MANILA, May 22, 2015—Taking his cue from the Holy Father himself, a leading cleric has called on the Filipino faithful to welcome the “boat people” from Myanmar in keeping with the Christian duty of helping those who are desperately in need.
In an interview with Church-run Radio Veritas, Manila Auxiliary Bishop Broderick S. Pabillo echoed the appeal Pope Francis had earlier made on behalf of Europe-bound migrants from Libya, Iraq, and Syria, saying the Philippines must do what it can to at least temporarily relieve the Rohingya refugees of their miseries.
“We should accept these people. Turning them away is as good as giving them the death sentence. We cannot afford to do that,” shared the prelate.

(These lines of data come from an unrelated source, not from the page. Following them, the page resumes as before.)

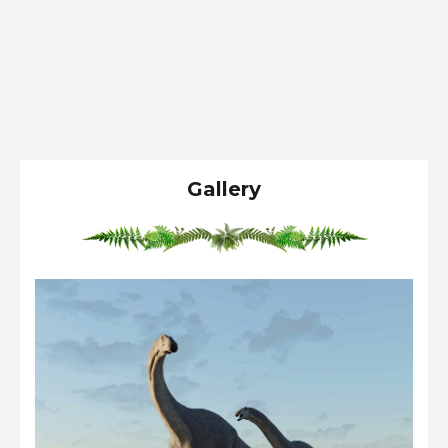
Gallery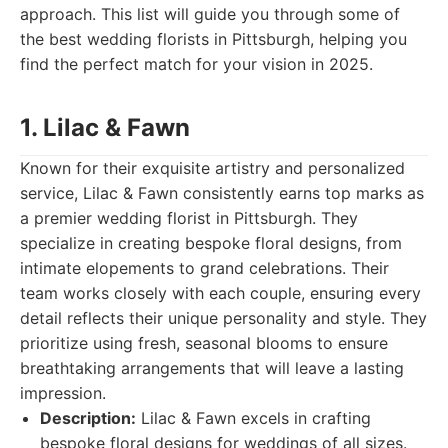
approach. This list will guide you through some of
the best wedding florists in Pittsburgh, helping you
find the perfect match for your vision in 2025.
1. Lilac & Fawn
Known for their exquisite artistry and personalized
service, Lilac & Fawn consistently earns top marks as
a premier wedding florist in Pittsburgh. They
specialize in creating bespoke floral designs, from
intimate elopements to grand celebrations. Their
team works closely with each couple, ensuring every
detail reflects their unique personality and style. They
prioritize using fresh, seasonal blooms to ensure
breathtaking arrangements that will leave a lasting
impression.
Description:
Lilac & Fawn excels in crafting
bespoke floral designs for weddings of all sizes.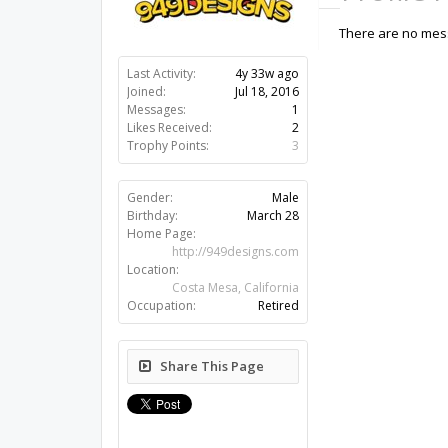
There are no mess
Last Activity:
4y 33w ago
Joined:
Jul 18, 2016
Messages:
1
Likes Received:
2
Trophy Points:
3
Gender:
Male
Birthday:
March 28
Home Page:
http://949designs.com
Location:
Costa Mesa, California
Occupation:
Retired
Share This Page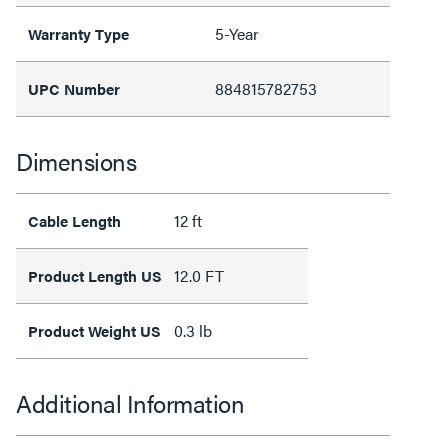
5-Year
Warranty Type
884815782753
UPC Number
Dimensions
12 ft
Cable Length
12.0 FT
Product Length US
0.3 lb
Product Weight US
Additional Information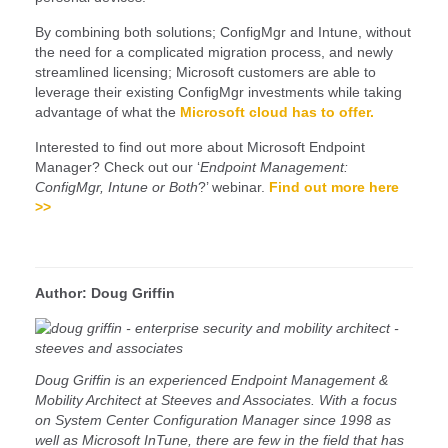
By combining both solutions; ConfigMgr and Intune, without
the need for a complicated migration process, and newly
streamlined licensing; Microsoft customers are able to
leverage their existing ConfigMgr investments while taking
advantage of what the
Microsoft cloud has to offer.
Interested to find out more about Microsoft Endpoint
Manager? Check out our ‘
Endpoint Management:
ConfigMgr, Intune or Both
?’ webinar.
Find out more here
>>
Author: Doug Griffin
Doug Griffin is an experienced Endpoint Management &
Mobility Architect at Steeves and Associates. With a focus
on System Center Configuration Manager since 1998 as
well as Microsoft InTune, there are few in the field that has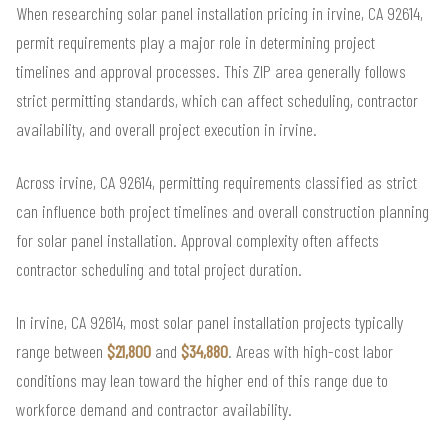
When researching solar panel installation pricing in irvine, CA 92614,
permit requirements play a major role in determining project
timelines and approval processes. This ZIP area generally follows
strict permitting standards, which can affect scheduling, contractor
availability, and overall project execution in irvine.
Across irvine, CA 92614, permitting requirements classified as strict
can influence both project timelines and overall construction planning
for solar panel installation. Approval complexity often affects
contractor scheduling and total project duration.
In irvine, CA 92614, most solar panel installation projects typically
range between
$21,800
and
$34,880
. Areas with high-cost labor
conditions may lean toward the higher end of this range due to
workforce demand and contractor availability.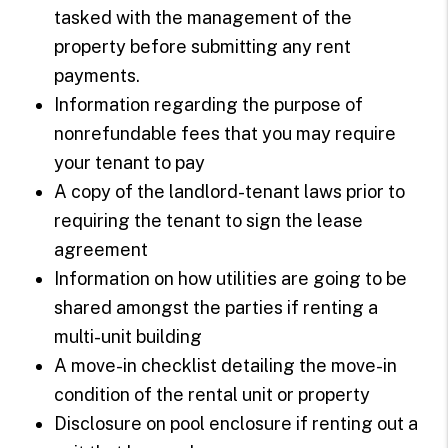
tasked with the management of the
property before submitting any rent
payments.
Information regarding the purpose of
nonrefundable fees that you may require
your tenant to pay
A copy of the landlord-tenant laws prior to
requiring the tenant to sign the lease
agreement
Information on how utilities are going to be
shared amongst the parties if renting a
multi-unit building
A move-in checklist detailing the move-in
condition of the rental unit or property
Disclosure on pool enclosure if renting out a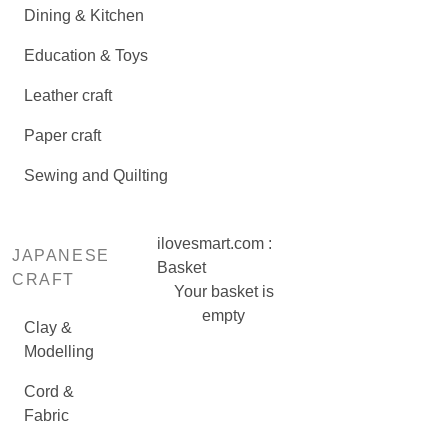
Dining & Kitchen
Education & Toys
Leather craft
Paper craft
Sewing and Quilting
ilovesmart.com :
JAPANESE
Basket
CRAFT
Your basket is
empty
Clay &
Modelling
Cord &
Fabric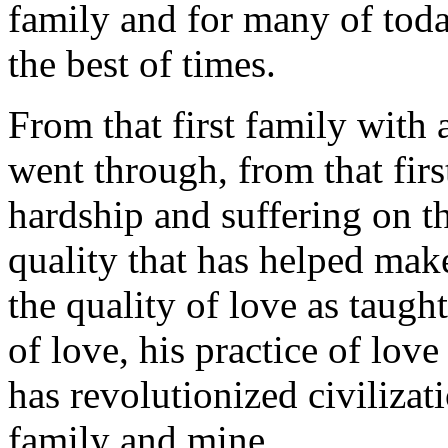
family and for many of toda
the best of times.
From that first family with 
went through, from that firs
hardship and suffering on th
quality that has helped make 
the quality of love as taught
of love, his practice of lov
has revolutionized civilizati
family and mine.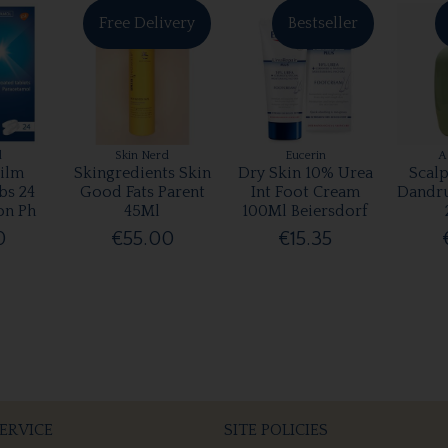
Free Delivery
Bestseller
l
Skin Nerd
Eucerin
A
ilm
Skingredients Skin
Dry Skin 10% Urea
Scalp
bs 24
Good Fats Parent
Int Foot Cream
Dandr
on Ph
45Ml
100Ml Beiersdorf
0
€55.00
€15.35
ERVICE
SITE POLICIES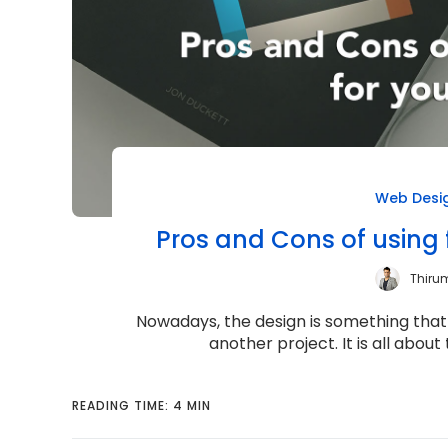
Web Desi
Pros and Cons of using 
Thiru
Nowadays, the design is something that 
another project. It is all abou
READING TIME: 4 MIN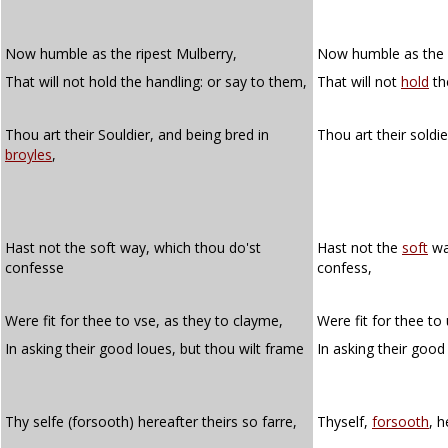
Now humble as the ripest Mulberry,
Now humble as the 
That will not hold the handling: or say to them,
That will not
hold
th
Thou art their Souldier, and being bred in
Thou art their soldi
broyles
,
Hast not the soft way, which thou do'st
Hast not the
soft
wa
confesse
confess,
Were fit for thee to vse, as they to clayme,
Were fit for thee to
In asking their good loues, but thou wilt frame
In asking their good
Thy selfe (forsooth) hereafter theirs so farre,
Thyself,
forsooth
, h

Pabillo, who also chairs the Catholic Bishops’ Conference of the Philippines (CBCP)’s Permanent Committee on Public Affairs (PCPA), explained Filipinos must extend compassion to these poor asylum-seekers, given that they only want to live in peace just like anyone else.
The bishop recalled what the country had done in the 1970s and 1980s when it sheltered boatloads of Vietnamese fleeing the war back in their homeland.
“Perhaps we can ask help from the U.N. [United Nations] just like what we did before when we hosted Vietnamese refugees. Because of our assistance, they were able to rebuild their lives,” Pabillo said.
“In fact, many of them prospered. Eventually, they moved someplace else. But we served them well both materially and spiritually,” he added.
PH willing to help anew
Earlier, the head of the Church’s policy-making body issued a pastoral letter lauding the Philippine government for its willingness to open the country’s doors to the Rohingyas.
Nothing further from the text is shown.